* THE TASK
Among the entries below, take the line with "Алматы, 21 июля" and the line with "Алматы, 16 июля", and output them and every line between them exactly, with nothing else.

* EXERCISE MATERIALS
______________________________
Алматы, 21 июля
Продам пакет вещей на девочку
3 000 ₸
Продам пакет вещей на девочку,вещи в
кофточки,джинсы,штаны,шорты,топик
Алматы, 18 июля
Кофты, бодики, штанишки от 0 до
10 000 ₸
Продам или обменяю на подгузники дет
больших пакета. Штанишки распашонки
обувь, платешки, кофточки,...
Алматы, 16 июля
______________________________
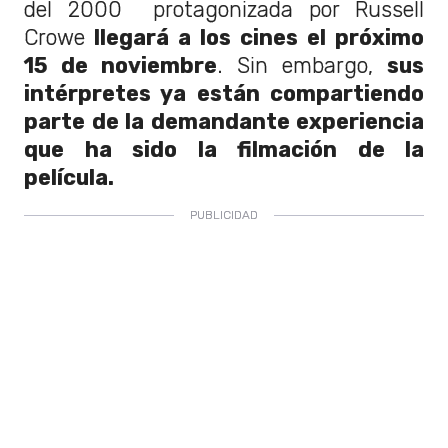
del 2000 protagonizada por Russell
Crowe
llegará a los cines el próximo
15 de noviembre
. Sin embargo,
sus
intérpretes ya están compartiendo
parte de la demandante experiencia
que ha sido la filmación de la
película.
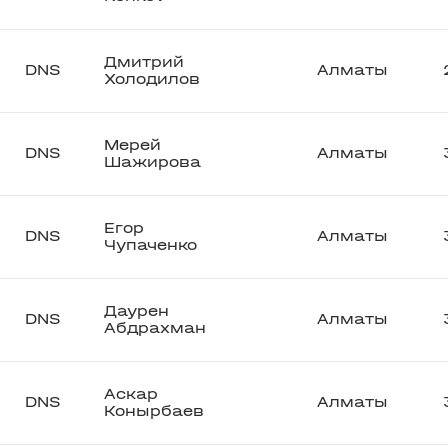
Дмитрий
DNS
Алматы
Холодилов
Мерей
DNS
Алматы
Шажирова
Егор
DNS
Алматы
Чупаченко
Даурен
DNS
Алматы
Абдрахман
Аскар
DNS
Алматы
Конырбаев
______________________________
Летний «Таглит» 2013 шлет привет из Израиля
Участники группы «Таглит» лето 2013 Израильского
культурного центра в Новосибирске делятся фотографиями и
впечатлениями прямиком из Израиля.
______________________________
* RESULT OF THIS TASK
Алматы, 21 июля
Продам пакет вещей на девочку
3 000 ₸
Продам пакет вещей на девочку,вещи в
кофточки,джинсы,штаны,шорты,топик
Алматы, 18 июля
Кофты, бодики, штанишки от 0 до
10 000 ₸
Продам или обменяю на подгузники дет
больших пакета. Штанишки распашонки
обувь, платешки, кофточки,...
Алматы, 16 июля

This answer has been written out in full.